Family oral history suggests that the house dates to the 1820s and was built by John Swope, a Hessian soldier. The architectural similarities among three Cloyd homes—Back Creek, Springfield, and Kentland—support a possible connection to Swope. However, the house was more likely constructed after Gordon Cloyd’s death in 1833. Despite this, records indicate that James Kent had carpenters and stonemasons actively building during the summer of 1819.
Johnson (1995, pp. 30–33) provides extensive details on the house’s design and construction, highlighting the unique feature of a spring located beneath the structure. The National Register of Historic Places Registration Form, dated July 3, 1991, includes a description of the house based on Patricia Givens Johnson’s research.

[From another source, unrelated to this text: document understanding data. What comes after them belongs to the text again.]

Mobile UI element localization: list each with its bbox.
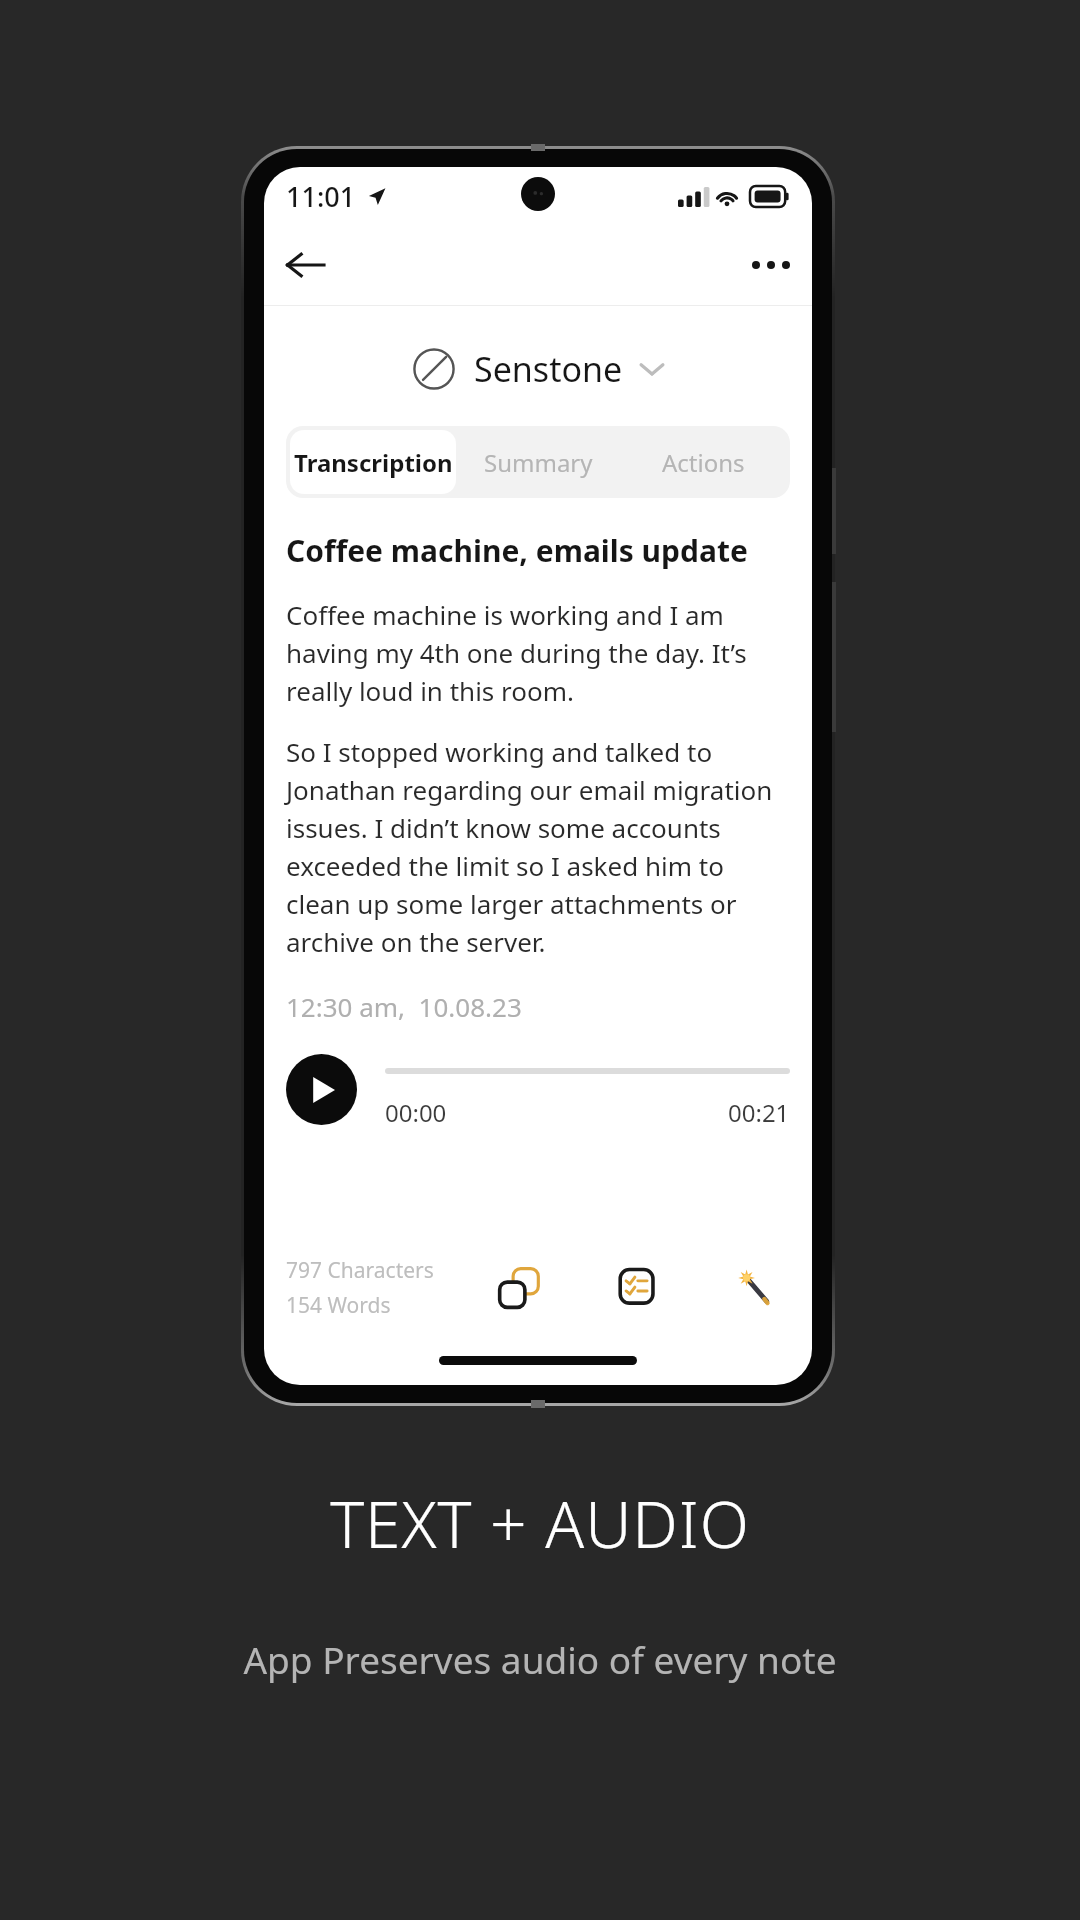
button[interactable]: Play xyxy=(286,1054,357,1125)
staticText: App Preserves audio of every note xyxy=(243,1634,837,1684)
button[interactable]: Tasks xyxy=(602,1253,672,1323)
staticText: So I stopped working and talked to Jonat… xyxy=(286,734,790,959)
button[interactable]: More options xyxy=(740,234,802,296)
staticText: 797 Characters xyxy=(286,1256,434,1285)
staticText: TEXT + AUDIO xyxy=(330,1480,750,1567)
staticText: Transcription xyxy=(294,446,453,479)
staticText: 11:01 xyxy=(286,178,356,215)
staticText: Coffee machine is working and I am havin… xyxy=(286,597,790,708)
staticText: 154 Words xyxy=(286,1291,391,1320)
staticText: 12:30 am, 10.08.23 xyxy=(286,989,522,1024)
staticText: 00:00 xyxy=(385,1096,447,1129)
staticText: 00:21 xyxy=(728,1096,790,1129)
staticText: Senstone xyxy=(474,346,623,392)
staticText: Coffee machine, emails update xyxy=(286,530,748,571)
button[interactable]: Actions xyxy=(621,430,786,494)
button[interactable]: Magic xyxy=(720,1253,790,1323)
button[interactable]: Transcription xyxy=(290,430,456,494)
button[interactable]: Copy xyxy=(484,1253,554,1323)
staticText: Actions xyxy=(662,446,745,479)
button[interactable]: Summary xyxy=(456,430,621,494)
staticText: Summary xyxy=(484,446,593,479)
button[interactable]: Senstone xyxy=(264,346,812,392)
button[interactable]: Back xyxy=(274,234,336,296)
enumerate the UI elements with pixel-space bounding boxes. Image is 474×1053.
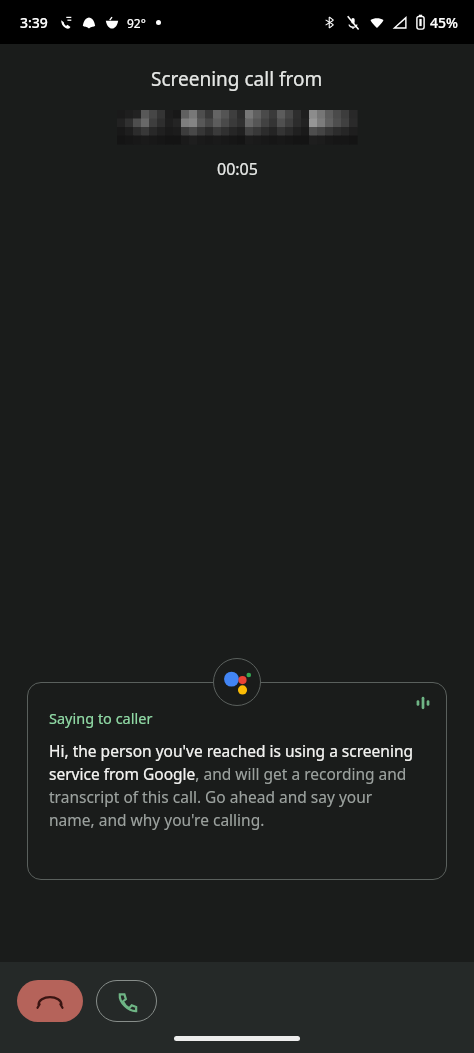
staticText: Screening call from xyxy=(151,66,323,92)
button[interactable]: Saying to caller xyxy=(27,682,447,880)
staticText: 45% xyxy=(430,13,458,32)
staticText: 3:39 xyxy=(20,13,48,32)
button[interactable]: Answer call xyxy=(96,980,157,1022)
staticText: 00:05 xyxy=(217,158,258,180)
button[interactable]: Google Assistant xyxy=(213,658,261,706)
staticText: Hi, the person you've reached is using a… xyxy=(49,740,421,831)
button[interactable]: End call xyxy=(17,980,83,1022)
staticText: 92° xyxy=(127,15,146,31)
staticText: Saying to caller xyxy=(49,708,153,728)
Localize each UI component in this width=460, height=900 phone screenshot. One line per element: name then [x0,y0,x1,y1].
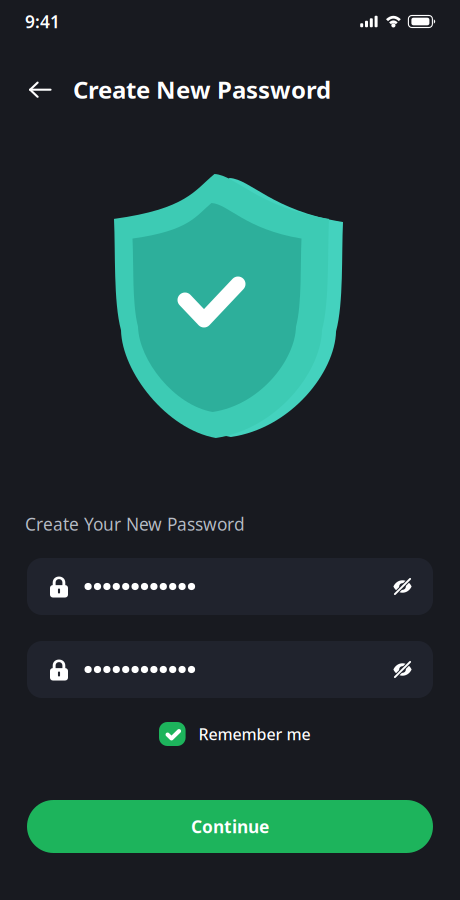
button[interactable]: Continue [27,800,433,853]
button[interactable]: Show password [393,660,412,679]
staticText: Create New Password [73,74,331,105]
button[interactable]: Remember me [159,722,311,746]
button[interactable]: Show password [393,577,412,596]
staticText: Create Your New Password [25,512,245,536]
button[interactable]: Back [23,73,57,107]
staticText: 9:41 [25,10,60,33]
staticText: Remember me [199,723,311,745]
staticText: Continue [191,815,269,838]
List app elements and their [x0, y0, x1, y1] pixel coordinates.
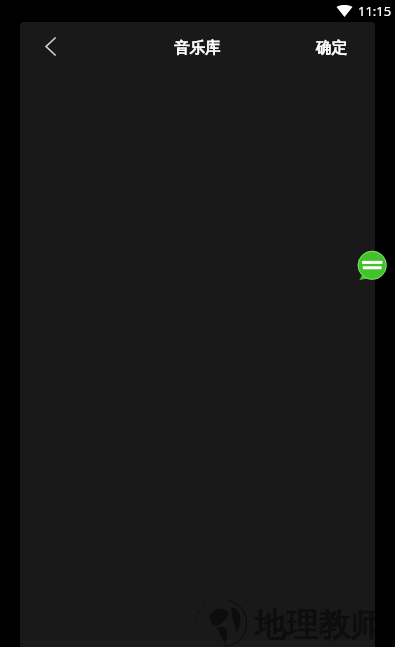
- button[interactable]: Chat: [357, 249, 387, 279]
- button[interactable]: 确定: [300, 28, 375, 68]
- staticText: 地理教师: [254, 605, 375, 645]
- staticText: 11:15: [358, 2, 392, 20]
- staticText: 确定: [316, 38, 347, 58]
- button[interactable]: Back: [33, 31, 67, 65]
- staticText: 音乐库: [174, 38, 221, 58]
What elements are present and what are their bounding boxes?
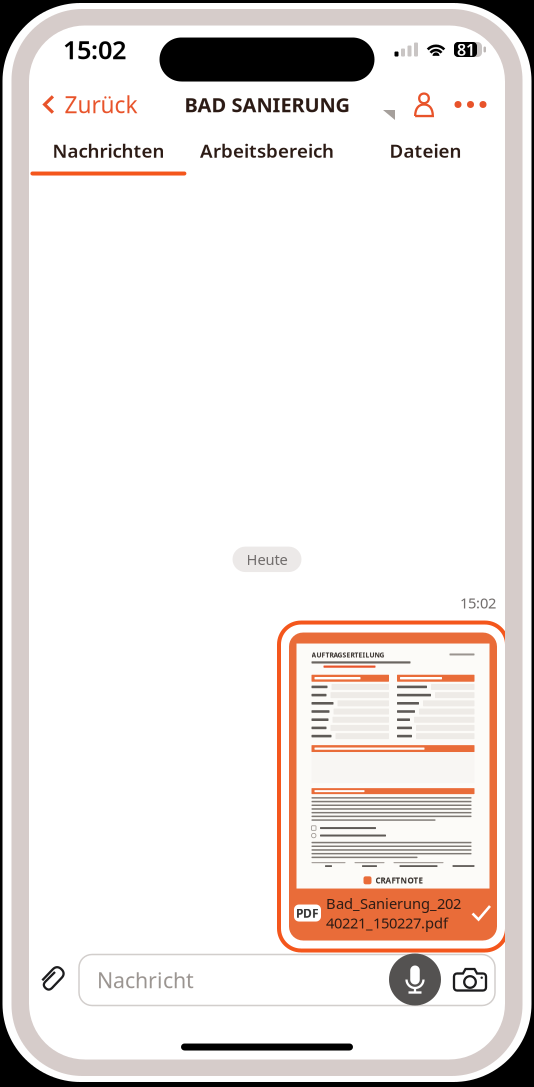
staticText: 15:02 — [460, 593, 496, 613]
staticText: CRAFTNOTE — [376, 875, 422, 886]
staticText: Nachrichten — [52, 138, 164, 163]
button[interactable]: Dateien — [346, 130, 505, 176]
button[interactable]: Camera — [452, 964, 488, 996]
button[interactable]: More options — [446, 87, 491, 122]
staticText: Arbeitsbereich — [200, 138, 334, 163]
staticText: BAD SANIERUNG — [184, 91, 350, 118]
button[interactable]: AUFTRAGSERTEILUNG — [279, 622, 507, 950]
button[interactable]: Participants — [402, 86, 446, 122]
staticText: Nachricht — [97, 966, 194, 994]
staticText: 81 — [457, 39, 475, 60]
button[interactable]: Nachrichten — [29, 130, 188, 176]
staticText: AUFTRAGSERTEILUNG — [312, 650, 384, 659]
button[interactable]: Record voice message — [389, 954, 441, 1006]
button[interactable]: Attach file — [32, 960, 72, 1000]
button[interactable]: Arbeitsbereich — [188, 130, 346, 176]
staticText: Dateien — [390, 138, 462, 163]
button[interactable]: BAD SANIERUNG — [184, 85, 350, 124]
staticText: Zurück — [64, 89, 138, 120]
staticText: Heute — [246, 550, 288, 569]
staticText: 40221_150227.pdf — [326, 913, 448, 932]
staticText: PDF — [296, 905, 319, 921]
button[interactable]: Zurück — [43, 81, 146, 128]
staticText: 15:02 — [63, 33, 126, 66]
staticText: Bad_Sanierung_202 — [326, 894, 461, 913]
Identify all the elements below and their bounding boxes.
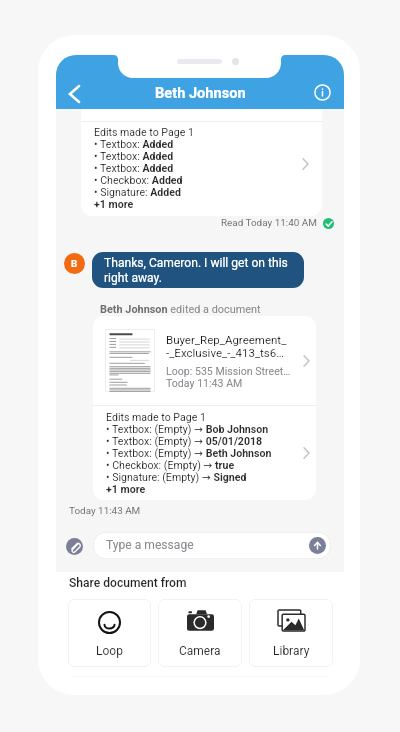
button[interactable]: Attach file — [66, 538, 83, 555]
staticText: Edits made to Page 1 — [94, 126, 194, 138]
staticText: Thanks, Cameron. I will get on this righ… — [104, 256, 294, 285]
button[interactable]: Buyer_Rep_Agreement_ — [93, 316, 316, 405]
staticText: • Textbox: (Empty) → 05/01/2018 — [106, 435, 263, 447]
button[interactable]: Send message — [309, 537, 326, 554]
button[interactable]: Thanks, Cameron. I will get on this righ… — [92, 252, 304, 288]
staticText: • Signature: (Empty) → Signed — [106, 471, 247, 483]
staticText: • Signature: Added — [94, 186, 181, 198]
button[interactable]: Library — [249, 599, 333, 667]
staticText: • Textbox: (Empty) → Bob Johnson — [106, 423, 269, 435]
staticText: Beth Johnson edited a document — [100, 303, 261, 316]
button[interactable]: Conversation info — [308, 78, 336, 106]
button[interactable]: Camera — [158, 599, 242, 667]
staticText: • Textbox: (Empty) → Beth Johnson — [106, 447, 272, 459]
button[interactable]: Type a message — [93, 532, 331, 559]
button[interactable]: Edits made to Page 1 — [81, 109, 322, 216]
staticText: • Textbox: Added — [94, 138, 174, 150]
staticText: Today 11:43 AM — [166, 377, 243, 389]
staticText: -_Exclusive_-_413_ts6… — [166, 346, 284, 359]
staticText: • Checkbox: (Empty) → true — [106, 459, 235, 471]
staticText: +1 more — [94, 198, 134, 210]
button[interactable]: Back — [59, 79, 89, 109]
staticText: Beth Johnson — [155, 84, 246, 101]
staticText: • Checkbox: Added — [94, 174, 183, 186]
staticText: Read Today 11:40 AM — [221, 217, 317, 229]
staticText: Loop — [96, 644, 123, 658]
staticText: • Textbox: Added — [94, 150, 174, 162]
staticText: Today 11:43 AM — [69, 505, 141, 517]
staticText: Library — [273, 644, 310, 658]
staticText: Edits made to Page 1 — [106, 411, 206, 423]
staticText: Camera — [179, 644, 221, 658]
button[interactable]: Edits made to Page 1 — [93, 405, 316, 500]
staticText: Type a message — [106, 538, 194, 552]
staticText: Share document from — [69, 576, 187, 590]
staticText: Buyer_Rep_Agreement_ — [166, 333, 287, 346]
button[interactable]: Loop — [68, 599, 151, 667]
staticText: B — [71, 258, 78, 269]
staticText: +1 more — [106, 483, 146, 495]
staticText: Loop: 535 Mission Street… — [166, 365, 291, 377]
staticText: • Textbox: Added — [94, 162, 174, 174]
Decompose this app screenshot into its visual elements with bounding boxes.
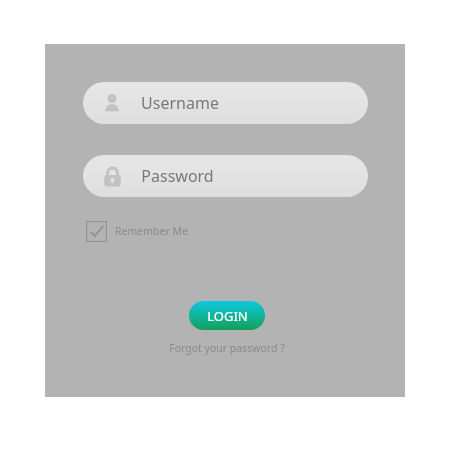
staticText: Username xyxy=(141,92,219,114)
staticText: LOGIN xyxy=(207,307,248,325)
staticText: Remember Me xyxy=(115,224,188,238)
staticText: Password xyxy=(141,165,214,187)
staticText: Forgot your password ? xyxy=(169,341,285,355)
button[interactable]: Forgot your password ? xyxy=(143,339,311,357)
button[interactable]: LOGIN xyxy=(189,301,265,330)
button[interactable]: Password xyxy=(83,155,368,197)
button[interactable]: Remember Me xyxy=(86,219,192,243)
button[interactable]: Username xyxy=(83,82,368,124)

The Kent family amassed significant wealth through their land, the labor of enslaved people, and the complex economy of securing loans and financial transactions. They owned a grist mill near the mouth of Toms Creek and operated a millstone quarry on their property, producing high-quality French Burr stones that were used locally, sold abroad, and remained a valuable resource into the 1940s.
By 1860, James Kent, now a widow, had amassed 8,000 acres of land and enslaved 123 people, who were forced to labor on the plantation and support his extensive grain and cattle business. Historian Patricia Givens Johnson documented the family names of some of those enslaved: Bannister, Boon, Eaves, Henderson, Hopkins, Jackson, Jones, Milton, Page, Palmer, Price, Scott, and Sherman.

Civil War
In 1864, the Union army, led by General Crook, crossed the New River at Pepper’s Ferry and Kentland. The soldiers camped on the Kent family farm, raiding its stores and burning barns, out-buildings and James Kent’s office before departing for Blacksburg after four nights. Some of the enslaved people escaped with the army, while others remained.
Following the Confederacy’s surrender in April 1865, the Kent family lost more than half of their wealth. Elizabeth, the eldest daughter, and Margaret, the youngest, along with the formerly enslaved individuals who stayed, struggled to rebuild their lives. Elizabeth took the lead, and although the exact details of the land transactions remain unclear, the freedmen eventually settled on 16 acres, forming the community known as Wake Forest.
Buchanans Bottom Renamed Kentland
After James R. Kent passed away on May 29, 1867, it took nearly 14 years to settle his estate. In the end, the sisters relinquished their interest in Buchanans Bottom to their youngest sister, Margaret Gordon Kent Cowan in 1882. In 1868, Margaret married Major John T. Cowan of Clarksburg, West Virginia.
Elizabeth remained at the house, managing the farm with the help of several freedmen. Before her death in 1884, she and Margaret renamed the property from Buchanans Bottom or River Farm to Kentland in honor of their father.



Boatmen
In the 1870 US census, Patricia Givens Johnson’s research (1995), and Montgomery County National Register of Historic Places 1989 application, the following African American boatmen moved people and goods on the New River: Jonathan Milton (b 1831), Frank Bannister (before the Civil War he worked the James River), Andrew Boon, John Brooks, James Price, Calvin Bannister, Roland Stuart, George Brown and Lewis Smith.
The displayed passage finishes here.